__GOAL OF THE EXERCISE__
Extract the whole listing as it stands. Do not include the pictures.
(GIVEN RECORDS Opens)
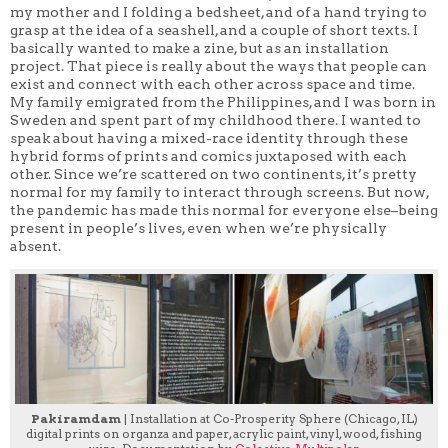
my mother and I folding a bedsheet, and of a hand trying to
grasp at the idea of a seashell, and a couple of short texts. I
basically wanted to make a zine, but as an installation
project. That piece is really about the ways that people can
exist and connect with each other across space and time.
My family emigrated from the Philippines, and I was born in
Sweden and spent part of my childhood there. I wanted to
speak about having a mixed-race identity through these
hybrid forms of prints and comics juxtaposed with each
other. Since we’re scattered on two continents, it’s pretty
normal for my family to interact through screens. But now,
the pandemic has made this normal for everyone else–being
present in people’s lives, even when we’re physically
absent.
Pakiramdam
| Installation at Co-Prosperity Sphere (Chicago, IL)
digital prints on organza and paper, acrylic paint, vinyl, wood, fishing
(GIVEN RECORDS Closes)
__FINISHED EXERCISE__
my mother and I folding a bedsheet, and of a hand trying to
grasp at the idea of a seashell, and a couple of short texts. I
basically wanted to make a zine, but as an installation
project. That piece is really about the ways that people can
exist and connect with each other across space and time.
My family emigrated from the Philippines, and I was born in
Sweden and spent part of my childhood there. I wanted to
speak about having a mixed-race identity through these
hybrid forms of prints and comics juxtaposed with each
other. Since we’re scattered on two continents, it’s pretty
normal for my family to interact through screens. But now,
the pandemic has made this normal for everyone else–being
present in people’s lives, even when we’re physically
absent.
Pakiramdam
| Installation at Co-Prosperity Sphere (Chicago, IL)
digital prints on organza and paper, acrylic paint, vinyl, wood, fishing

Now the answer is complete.